Visa Issuer Monitoring Program (VIMP)
Table of Contents
- What Is the Visa Issuer Monitoring Program (VIMP)?
- Why Am I in Visa's Monitoring Program?
- What Are the Consequences of Enrollment in the VIMP?
- How Does the VIMP Affect Chargebacks?
In e-commerce, merchants bear the financial liability for fraud by default. When a cardholder is the victim of fraud, they will typically dispute the unauthorized charge with their issuing bank, which will credit the cardholder for the transaction amount.
In most cases, however, issuing banks aren't willing to take the financial hit themselves, and will instead go to the merchant to get their money back. Merchants who have excessive rates of fraud or chargebacks are subject to monitoring programs imposed by the card networks, which impose fines as long as the problem remained unresolved. Therefore, it's not unreasonable for merchants to wonder what oversight the banks have in this process. What if it's their lack of security, not the merchant's, that's causing the fraud to occur?
That's where the Visa Issuer Monitoring Program (VIMP) comes in.
This program is unlikely to impact merchants directly, but since issuers touch every transaction they process and are directly involved in initiating and adjudicating chargebacks, it’s worth taking the time to understand how this program works, what it is designed to achieve, and how it may affect the behavior of issuing banks.

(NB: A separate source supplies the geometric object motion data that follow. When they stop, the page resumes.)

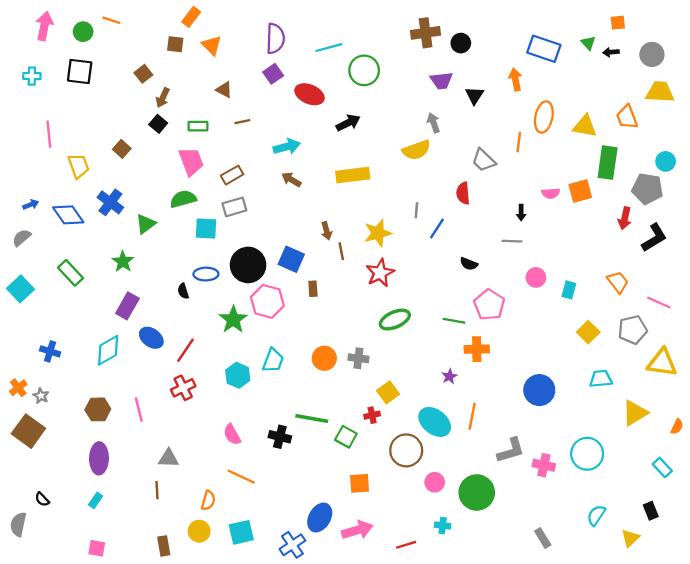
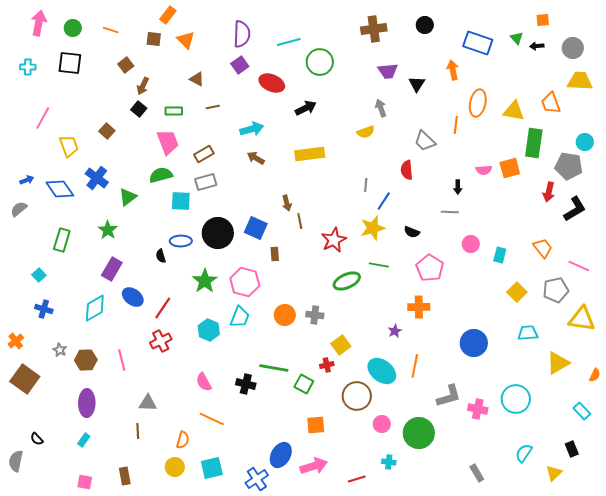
orange line: (112, 20) -> (111, 30), moved
black circle: (461, 43) -> (425, 25), moved
pink line: (49, 134) -> (43, 118), turned 35
yellow semicircle: (416, 150) -> (366, 132), size x0.7
yellow star: (378, 233) -> (373, 228), moved
green rectangle: (71, 273) -> (62, 240), turned 60
cyan square: (20, 289) -> (39, 275), moved, size x0.6
pink hexagon: (267, 301) -> (245, 282), moved
green line: (454, 321) -> (379, 265), moved
gray star: (41, 396) -> (60, 350), moved
brown rectangle: (164, 546) -> (125, 476), moved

What Is the Visa Issuer Monitoring Program (VIMP)?
The VIMP has its origins in the Cross-Border Fraud Issuer Monitoring program that previously existed in the European market. The VIMP expanded upon and replaced this program, updating its protocols and making them applicable to issuing banks worldwide.
The ultimate objective of the VIMP is to reduce fraud across the board, not simply shifting liability (and with it, the obligation to shoulder the lion’s share of the security burdens) from one party to another.

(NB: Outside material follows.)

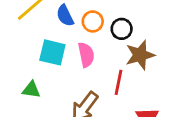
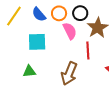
pink semicircle: (86, 55) -> (70, 31), moved

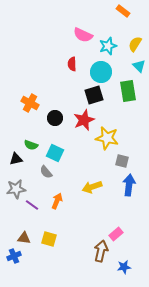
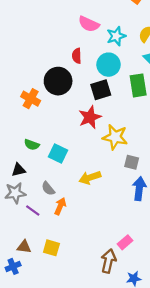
black circle: (55, 118) -> (58, 81), moved, size x1.6
black triangle: (16, 159) -> (19, 170), moved
gray semicircle: (46, 172) -> (48, 189), moved
yellow arrow: (92, 187) -> (90, 178), moved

With monitoring programs already in place for merchants, the VIMP gives equal attention to the issuers’ responsibility to reduce fraud and protect cardholders and (and merchants) from cybercriminals.

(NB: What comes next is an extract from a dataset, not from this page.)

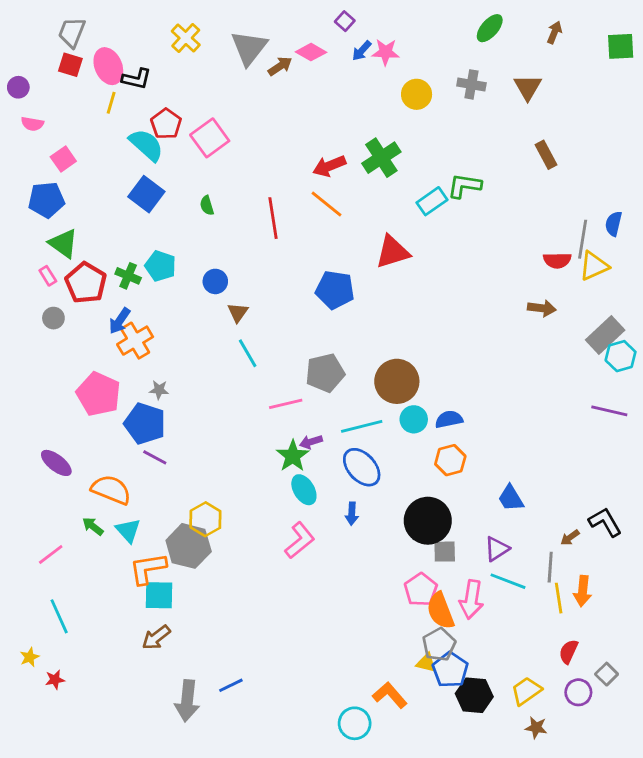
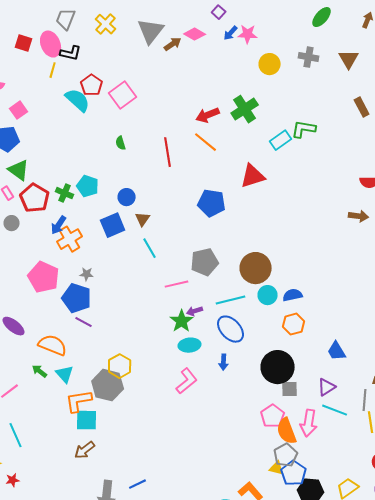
gray trapezoid: (72, 32) -> (66, 19), moved
blue square: (146, 194) -> (113, 225), moved, turned 30
cyan ellipse: (304, 490) -> (190, 345), turned -65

In specific terms, issuers with high rates of fraud will be expected to make better approval decisions, utilize effective fraud prevention tools, and verify transactions with 3-D Secure technology.
Why Am I in Visa's Monitoring Program?
When an issuing bank reaches the applicable threshold, Visa will send them a notification, kicking off a three month notification period. During this period, there are no penalties or other negative consequences, and the issuer is left to their own devices to figure out how to get their fraud problem under control. If they succeed in doing so, they will be taken out of the VIMP. Once the notification period is over, however, Visa starts taking matters much more seriously.
What Are the Consequences of Enrollment in the VIMP?
At this point, the issuer is also be required to submit to Visa an action plan for reducing their fraud levels. At twelve months, written performance assessments are required, and issuers whose fraud rates are still excessive are subject to additional penalties and remediation measures to be determined by Visa, which may include freezing the bank’s ability to issue new Visa payment cards.
If a bank that has been enrolled in the VIMP fails to comply with Visa’s requirements during this time period, they can get slapped with non-compliance fines that can run as high as $100,000.
After an issuer has succeeded in keeping their fraud activity below the thresholds for three consecutive months, they will be released from the program.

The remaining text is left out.